I don’t do serendipitous interviews. I’m too hard-charging for that. I have to have a goal and a process for getting there. Hitting record and hoping for magic would be like asking Michelangelo to throw paint at a wall. That style worked for Jackson Pollock, but Michelangelo was more structured.
Still, I study these interviews to help me improve my style. Once I understood how these interviews worked, I incorporated their approach into my more structured approach. For example, I learned from Rogan that you don’t need to exhaust a topic. It’s OK to move on to something more interesting.
This more flexible attitude helped me interview David Rubenstein, billionaire founder of the Carlyle Group. I wanted to ask him about how he built his private equity firm, but the combination of finance and politics involved was outside my podcast’s focus. I also felt too much resistance from him about going back to discuss a company he was no longer running day-to-day. So I allowed the conversation to keep shifting. We talked about how he prepared for the interview show he hosts on Bloomberg, his firm’s use of political influence, his Jewishness, his pledge to give away the majority of his wealth, his leadership book, and so on.
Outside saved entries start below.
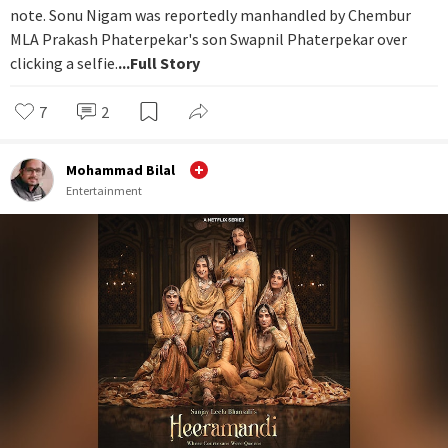
note. Sonu Nigam was reportedly manhandled by Chembur
MLA Prakash Phaterpekar's son Swapnil Phaterpekar over
clicking a selfie.
...Full Story
7
2
Mohammad Bilal
Entertainment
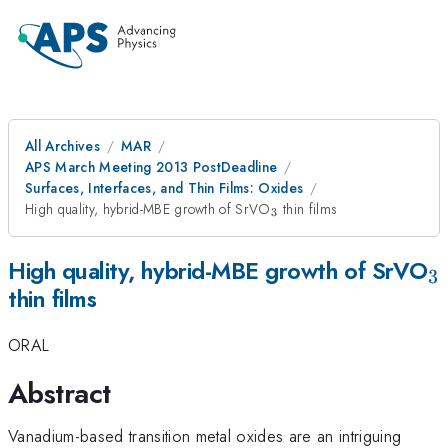
All Archives
MAR
APS March Meeting 2013 PostDeadline
Surfaces, Interfaces, and Thin Films: Oxides
_{3}
High quality, hybrid-MBE growth of SrVO
thin films
3
_
High quality, hybrid-MBE growth of SrVO
3
thin films
ORAL
Abstract
Vanadium-based transition metal oxides are an intriguing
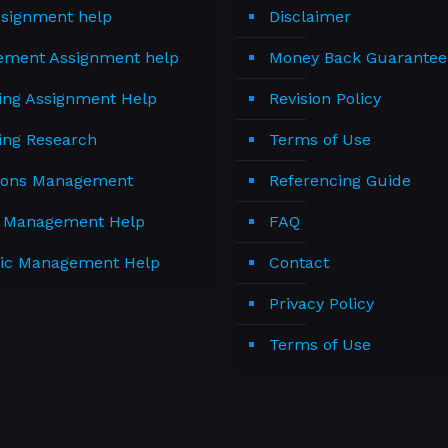
signment help
Disclaimer
ment Assignment help
Money Back Guarantee
ing Assignment Help
Revision Policy
ing Research
Terms of Use
ions Management
Referencing Guide
t Management Help
FAQ
gic Management Help
Contact
Privacy Policy
Terms of Use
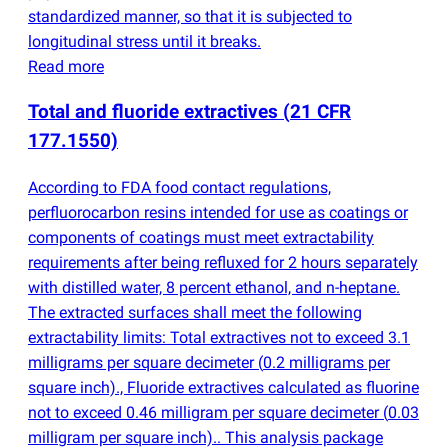
standardized manner, so that it is subjected to
longitudinal stress until it breaks.
Read more
Total and fluoride extractives
(
21 CFR
177.1550)
According to FDA food contact regulations,
perfluorocarbon resins intended for use as coatings or
components of coatings must meet extractability
requirements after being refluxed for 2 hours separately
with distilled water, 8 percent ethanol, and n-heptane.
The extracted surfaces shall meet the following
extractability limits: Total extractives not to exceed 3.1
milligrams per square decimeter
(
0.2 milligrams per
square inch)., Fluoride extractives calculated as fluorine
not to exceed 0.46 milligram per square decimeter
(
0.03
milligram per square inch).. This analysis package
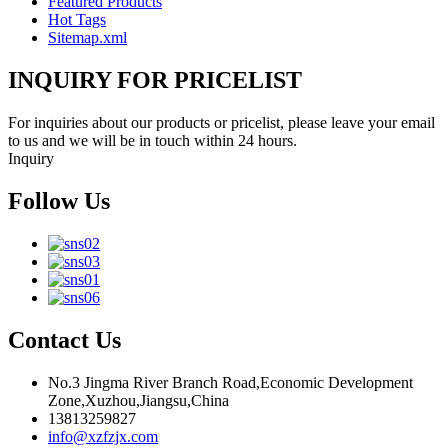
Featured Products
Hot Tags
Sitemap.xml
INQUIRY FOR PRICELIST
For inquiries about our products or pricelist, please leave your email
to us and we will be in touch within 24 hours.
Inquiry
Follow Us
Contact Us
No.3 Jingma River Branch Road,Economic Development
Zone,Xuzhou,Jiangsu,China
13813259827
info@xzfzjx.com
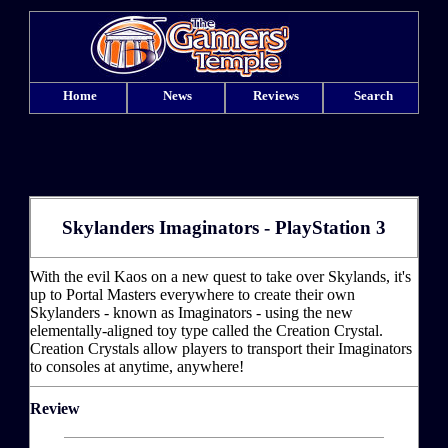
Home
News
Reviews
Search
Skylanders Imaginators - PlayStation 3
With the evil Kaos on a new quest to take over Skylands, it's
up to Portal Masters everywhere to create their own
Skylanders - known as Imaginators - using the new
elementally-aligned toy type called the Creation Crystal.
Creation Crystals allow players to transport their Imaginators
to consoles at anytime, anywhere!
Review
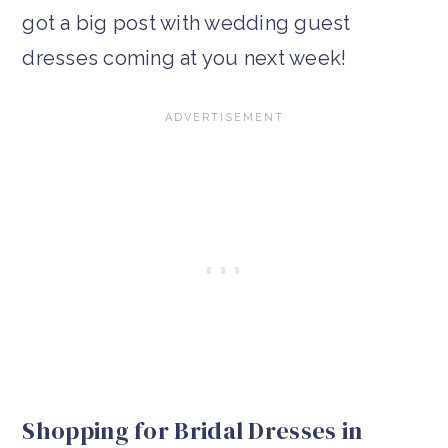
got a big post with wedding guest
dresses coming at you next week!
Shopping for Bridal Dresses in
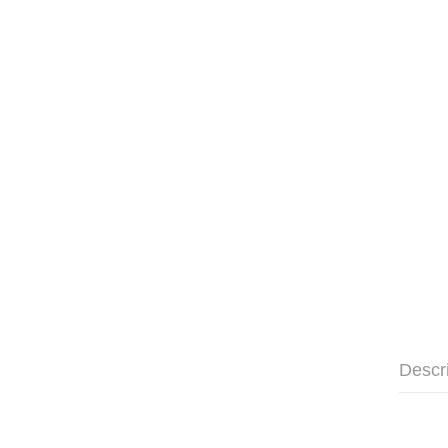
Descr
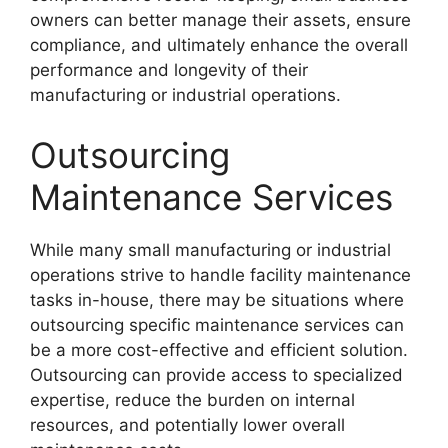
owners can better manage their assets, ensure
compliance, and ultimately enhance the overall
performance and longevity of their
manufacturing or industrial operations.
Outsourcing
Maintenance Services
While many small manufacturing or industrial
operations strive to handle facility maintenance
tasks in-house, there may be situations where
outsourcing specific maintenance services can
be a more cost-effective and efficient solution.
Outsourcing can provide access to specialized
expertise, reduce the burden on internal
resources, and potentially lower overall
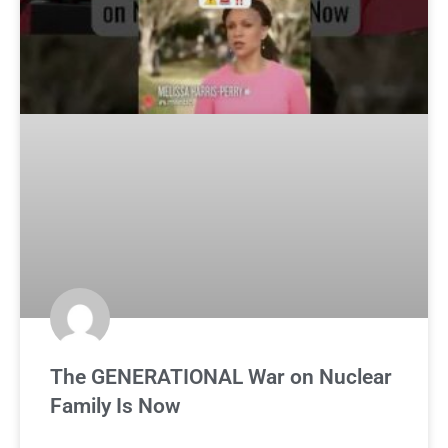
The GENERATIONAL War on Nuclear
Family Is Now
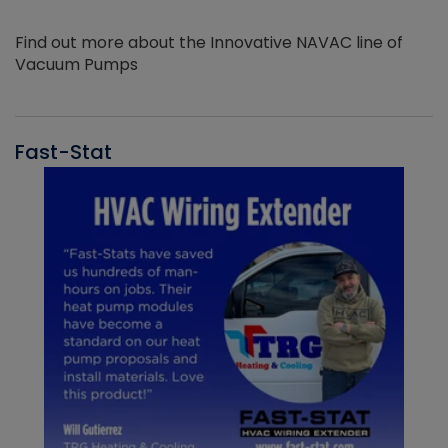
Find out more about the Innovative NAVAC line of
Vacuum Pumps
Fast-Stat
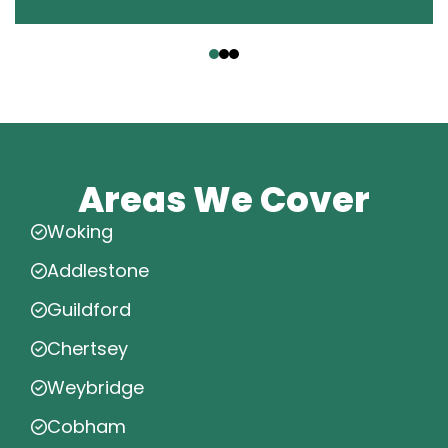
‹
›
Areas We Cover
Woking
Addlestone
Guildford
Chertsey
Weybridge
Cobham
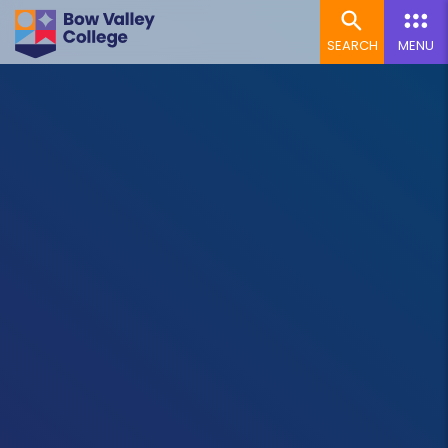
SEARCH
MENU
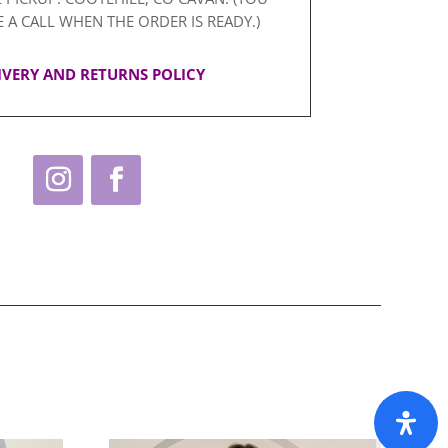
E A CALL WHEN THE ORDER IS READY.)
IVERY AND RETURNS POLICY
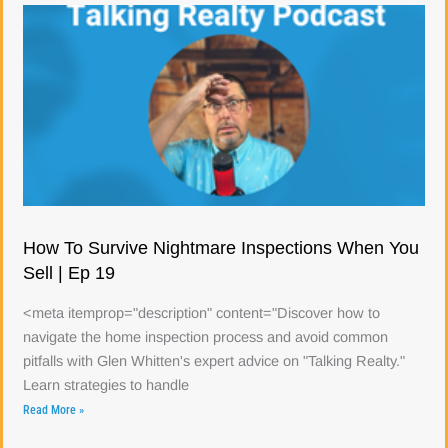
How To Survive Nightmare Inspections When You
Sell | Ep 19
<meta itemprop="description" content="Discover how to
navigate the home inspection process and avoid common
pitfalls with Glen Whitten's expert advice on "Talking Realty."
Learn strategies to handle
Read More »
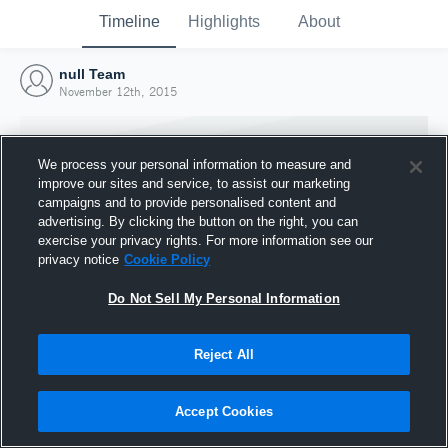
Timeline
Highlights
About
null Team
November 12th, 2015
We process your personal information to measure and
improve our sites and service, to assist our marketing
campaigns and to provide personalised content and
advertising. By clicking the button on the right, you can
exercise your privacy rights. For more information see our
privacy notice
Cookie Policy
Do Not Sell My Personal Information
Reject All
Joined Hudl
12 November 2015
Accept Cookies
I kept a watchful eye on our mutual interest for each topic and the level of depth in David’s answers. When either of those seemed to flag, I allowed myself to move the conversation to another topic.
Panels tend to be a refuge for the lazy. That’s why they’re painful for audiences to sit through. It’s true of both traditional in-person conferences and emerging online panels, like the social audio pioneered by Clubhouse and video summits done by virtual conferences.
To understand the problem with panels, let’s look at a conference I spoke at. As I waited in the green room for my turn on stage, I watched the conference organizer introduce a moderator to his panelists moments before they were to go on stage. The moderator laughed as he told his panelists, “I prefer leading panels to giving presentations because I hate the work of putting slides together.” The panelists nodded in agreement. They masked their laziness as a hack, congratulating themselves for getting attention by being on stage, without doing any work.
On stage, the moderator sat limply as he tossed softball questions, like, “Could you tell us about yourself?” Even when they talked for too long or were too self-promotional, he let them go on. Many moderators blame their panelists for not knowing how to give good answers instead of taking responsibility as the leaders of the conversation.